**Activity:** Repeat the entries below exactly. Drop the pictures.
Records Block Start
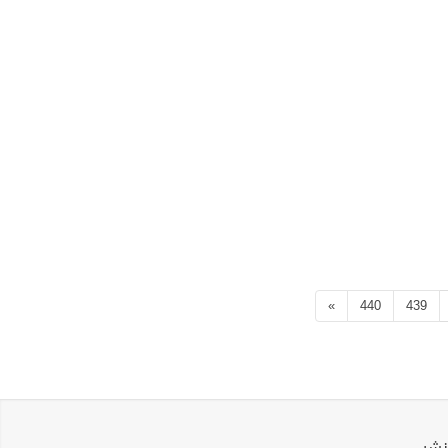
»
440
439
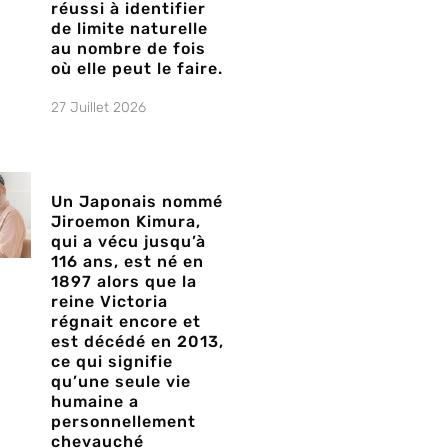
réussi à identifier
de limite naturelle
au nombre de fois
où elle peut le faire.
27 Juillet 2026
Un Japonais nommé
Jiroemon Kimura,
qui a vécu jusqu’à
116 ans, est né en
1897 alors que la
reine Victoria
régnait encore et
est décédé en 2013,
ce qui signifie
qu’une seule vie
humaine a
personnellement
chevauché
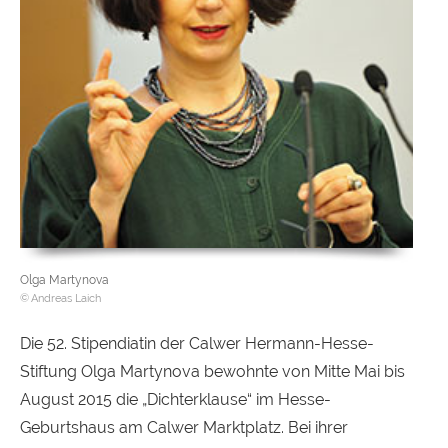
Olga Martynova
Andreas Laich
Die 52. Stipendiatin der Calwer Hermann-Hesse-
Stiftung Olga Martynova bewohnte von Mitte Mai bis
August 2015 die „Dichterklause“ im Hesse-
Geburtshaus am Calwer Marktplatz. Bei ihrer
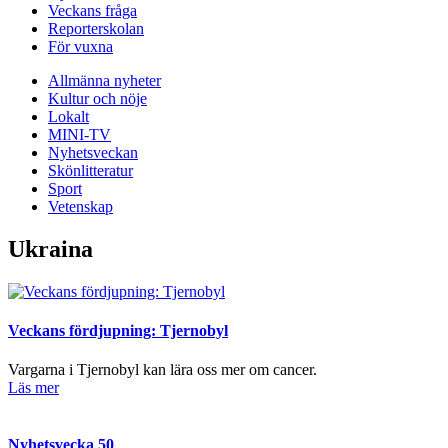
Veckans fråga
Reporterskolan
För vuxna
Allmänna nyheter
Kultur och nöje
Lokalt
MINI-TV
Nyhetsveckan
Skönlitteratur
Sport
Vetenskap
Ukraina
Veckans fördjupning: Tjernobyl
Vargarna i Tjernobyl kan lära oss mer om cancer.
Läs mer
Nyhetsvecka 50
Records Block End
**Answer to this task:**
»
440
439
réussi à identifier
de limite naturelle
au nombre de fois
où elle peut le faire.
27 Juillet 2026
Un Japonais nommé
Jiroemon Kimura,
qui a vécu jusqu’à
116 ans, est né en
1897 alors que la
reine Victoria
régnait encore et
est décédé en 2013,
ce qui signifie
qu’une seule vie
humaine a
personnellement
chevauché
Olga Martynova
Andreas Laich
Die 52. Stipendiatin der Calwer Hermann-Hesse-
Stiftung Olga Martynova bewohnte von Mitte Mai bis
August 2015 die „Dichterklause“ im Hesse-
Geburtshaus am Calwer Marktplatz. Bei ihrer
Veckans fråga
Reporterskolan
För vuxna
Allmänna nyheter
Kultur och nöje
Lokalt
MINI-TV
Nyhetsveckan
Skönlitteratur
Sport
Vetenskap
Ukraina
Veckans fördjupning: Tjernobyl
Vargarna i Tjernobyl kan lära oss mer om cancer.
Läs mer
Nyhetsvecka 50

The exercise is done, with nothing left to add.